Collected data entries
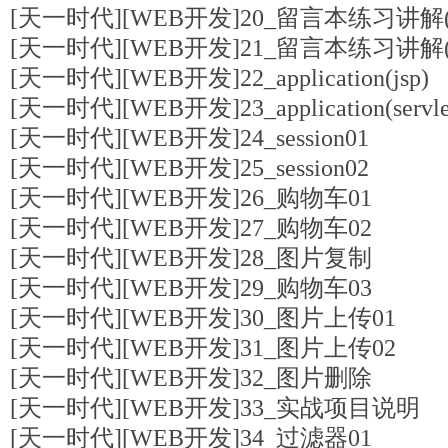
[天一时代][WEB开发]20_留言本练习讲解(
[天一时代][WEB开发]21_留言本练习讲解(
[天一时代][WEB开发]22_application(jsp)
[天一时代][WEB开发]23_application(servle
[天一时代][WEB开发]24_session01
[天一时代][WEB开发]25_session02
[天一时代][WEB开发]26_购物车01
[天一时代][WEB开发]27_购物车02
[天一时代][WEB开发]28_图片复制
[天一时代][WEB开发]29_购物车03
[天一时代][WEB开发]30_图片上传01
[天一时代][WEB开发]31_图片上传02
[天一时代][WEB开发]32_图片删除
[天一时代][WEB开发]33_实战项目说明
[天一时代][WEB开发]34_过滤器01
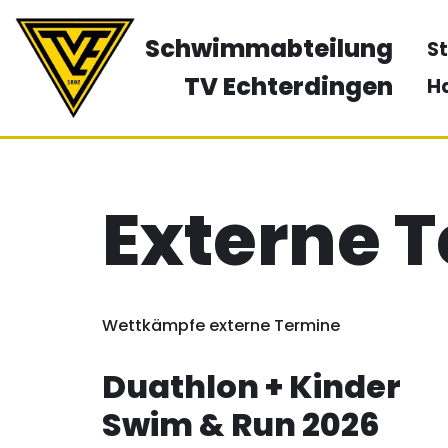
Schwimmabteilung
St
Zum
Inhalt
TV Echterdingen
H
springen
Externe 
Wettkämpfe externe Termine
Duathlon + Kinder
Swim & Run 2026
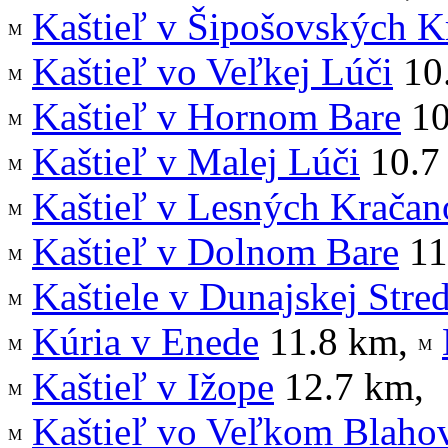
Kaštieľ v Šipošovských K
Kaštieľ vo Veľkej Lúči
10
Kaštieľ v Hornom Bare
10
Kaštieľ v Malej Lúči
10.7
Kaštieľ v Lesných Kračan
Kaštieľ v Dolnom Bare
11
Kaštiele v Dunajskej Stre
Kúria v Enede
11.8 km
,
Kaštieľ v Ižope
12.7 km
,
Kaštieľ vo Veľkom Blaho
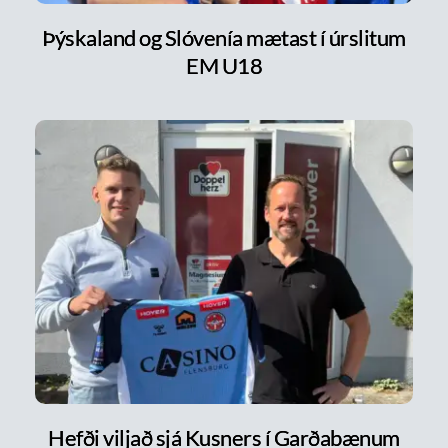
Þýskaland og Slóvenía mætast í úrslitum
EM U18
Hefði viljað sjá Kusners í Garðabænum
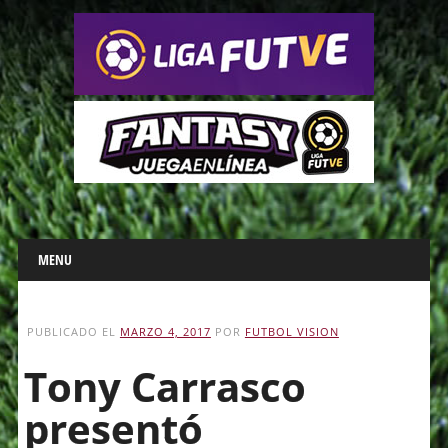
Main menu
Skip
MENU
to
content
PUBLICADO EL
MARZO 4, 2017
POR
FUTBOL VISION
Tony Carrasco
presentó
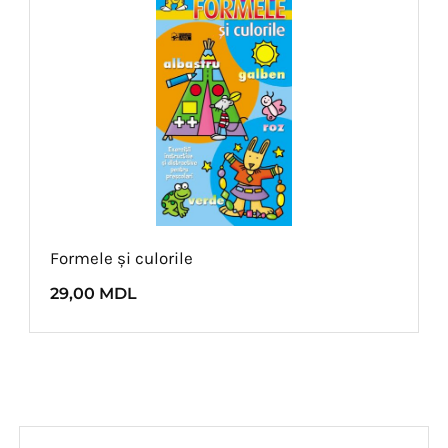
Formele și culorile
29,00
MDL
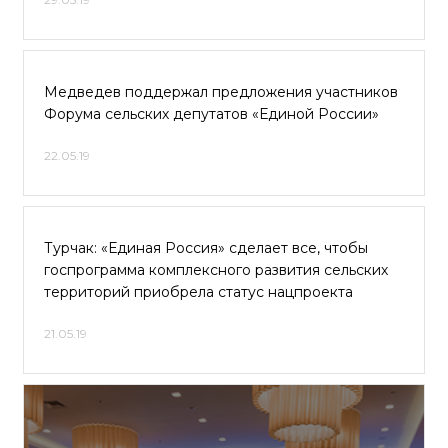
Медведев поддержал предложения участников
Форума сельских депутатов «Единой России»
22.05.19
Турчак: «Единая Россия» сделает все, чтобы
госпрограмма комплексного развития сельских
территорий приобрела статус нацпроекта
21.05.19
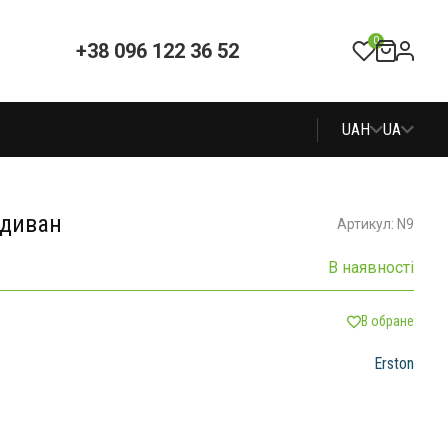
0
+38 096 122 36 52
UAH
UA
 диван
Артикул: N9
В наявності
В обране
Erston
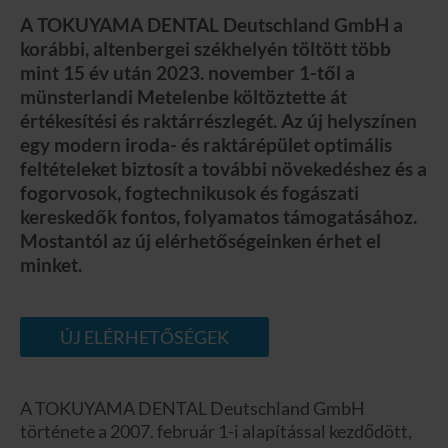
A TOKUYAMA DENTAL Deutschland GmbH a
korábbi, altenbergei székhelyén töltött több
mint 15 év után 2023. november 1-től a
münsterlandi Metelenbe költöztette át
értékesítési és raktárrészlegét. Az új helyszínen
egy modern iroda- és raktárépület optimális
feltételeket biztosít a további növekedéshez és a
fogorvosok, fogtechnikusok és fogászati
kereskedők fontos, folyamatos támogatásához.
Mostantól az új elérhetőségeinken érhet el
minket.
ÚJ ELÉRHETŐSÉGEK
A TOKUYAMA DENTAL Deutschland GmbH
története a 2007. február 1-i alapítással kezdődött,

Required action: Lines in the records that hold the word "GmbH" are to be counted; give only the total.

Written answer: 2